I started the car and pulled out into traffic, right after a Walmart truck and what looked like a million dollar motor home. Lots of bells and whistles, but it was still the slowest thing on the highway.
 

“The man’s a bastard.”
 

“You can say that again,” Charlie said.
 

I blinked, stared through the windshield, then reached over and turned off the radio. We traveled in silence for a few minutes while I wondered if I was having some sort of auditory hallucination.
 

“Of course, I haven't made it easy for you.”

I turned the radio back on, turned it off, and stared at Charlie.
 

“You are
not
talking to me,” I said. There, that sounded sane enough, right?
 

“I am, actually.”
 

My mouth dropped open and every thought flew from my head. I stared at the highway and told myself to concentrate on my driving. I didn’t want to fly off an overpass.
 

You didn’t see that guard rail, Miss Montgomery?

No, officer. I was too busy talking to my dog.
 

Next stop, your friendly mental health facility.

I glanced over at Charlie.

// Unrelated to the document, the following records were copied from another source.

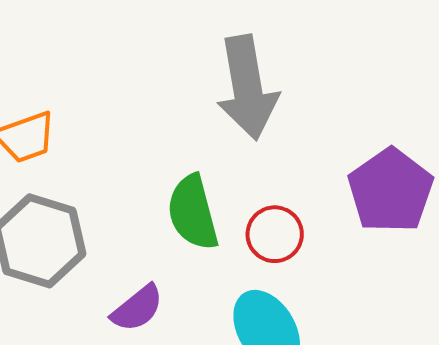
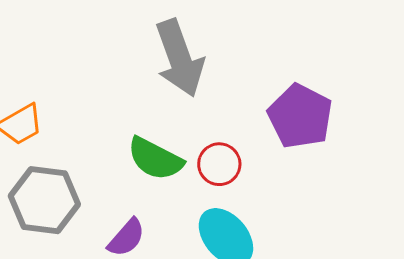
green semicircle: (193, 212) -> (155, 159), turned -38

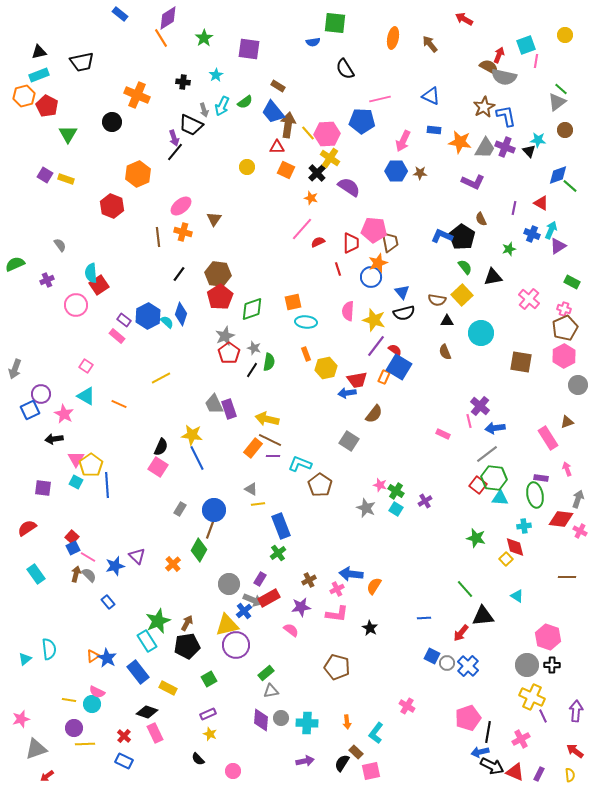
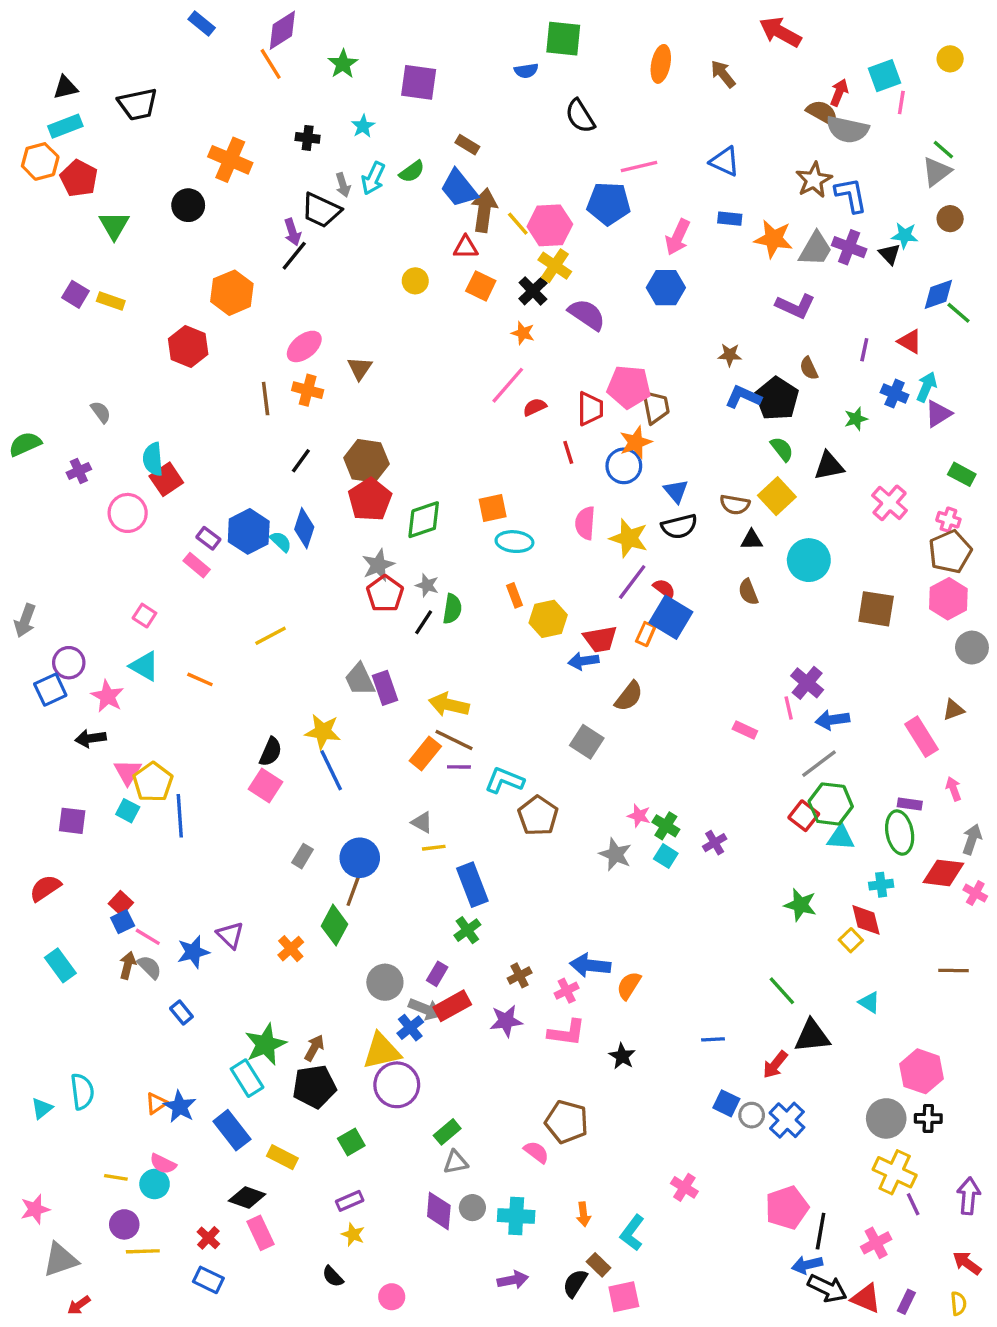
red arrow: (464, 19) -> (780, 32), size x1.4
brown star: (420, 173) -> (730, 355), moved
pink semicircle: (291, 630) -> (536, 1152), moved

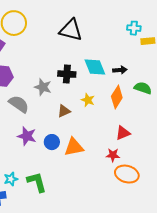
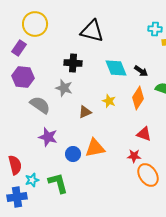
black arrow: (120, 70) -> (141, 71), turned 40
black cross: (67, 74) -> (73, 63), moved
red triangle: (123, 133) -> (144, 134), turned 42
blue circle: (52, 142) -> (73, 154), moved
orange ellipse: (127, 174) -> (148, 175), turned 40

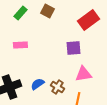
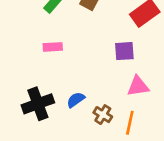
brown cross: (57, 87) -> (103, 115), moved

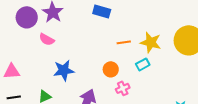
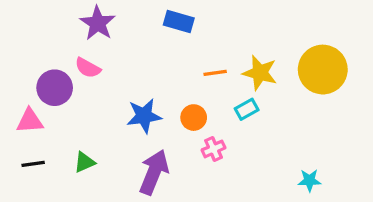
purple circle: (27, 17) -> (55, 88), moved
blue star: (64, 70) -> (144, 116), moved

His tongue was hanging out sideways and his mouth wasn’t moving.
 

"Charlie?"

He tilted his head a little.

I saw a rest stop sign. All I had to do was keep it together for a half mile. I stared straight ahead and when the sign with the arrow pointed to the turnoff, I pulled into the circular drive and stopped, put the car in park, and tried to calm my heart. I was up to about thirty beats a minute, which for me was practically stroking out.
 

My hands were frozen on the steering wheel as I stared straight ahead. I closed my eyes, took three deep breaths, but when I opened them, nothing had changed. I was sitting in my grandmother’s car, not far from a cinderblock building rest stop.
 

Charlie was regarding me with warm brown eyes.

I pressed both hands against my mouth, certain I was losing my mind. Vampires and witches and ghosts, oh my. What next? The Loch Ness monster in my bathtub? A gaggle of wizards overseeing my shower? A succubus in my bed?

I must have struck my head in the explosion at Ye Olde Bookshop. I should have gotten help for myself along with Charlie. But look how well that had turned out for him.
 

"Even if you hadn't said that," Charlie said. "I wouldn’t have gone back. That is one mean son of a bitch. Not that I like speaking ill of anyone.”

I closed my eyes, then opened them again. No, Charlie was still on the passenger seat, his paws on the console.
 

Watch Marcie Montgomery lose her mind. Come one, come all.
 

Maybe I should whip out my borrowed phone and take a picture of him talking. Exhibit 1, Your Honor, the canine talking trash and throwing shade.

Dan pulled up next to me. He rolled down the passenger window and I did the same with mine, plastering a smile on my face that felt fake. I wondered if it looked the same.

"What's wrong, Marcie?"

"Nothing," I said grinning at him brightly. "I just realized I didn't get any treats for Charlie. Would you mind going back to the grocery store and picking up some peanut butter cookies? He loves peanut butter cookies. I think he should have some peanut butter cookies, today of all days, right?”
 

Dan was looking at me funny and I couldn't blame him.

"I'm sure we have something at the castle he’d like."

I had to get rid of Dan so I could talk to my ventriloquist dog.

"Please, Dan. Would you mind? I would feel so much better if I could give him a peanut butter cookie."

Did I sound as stupid to him as I did to myself? I think so, but the look on his face was a cross between trying to be sympathetic while thinking I was a loon.

I had to agree with him.

"There's a Walgreens about a mile from here," he said. “We'll pull in there. I'm sure they have peanut butter cookies.”

I nodded, my head going back and forth and up and down like one of those spring-loaded dashboard dolls. Hula Loon.
 

At least Charlie hadn't said anything in front of Dan.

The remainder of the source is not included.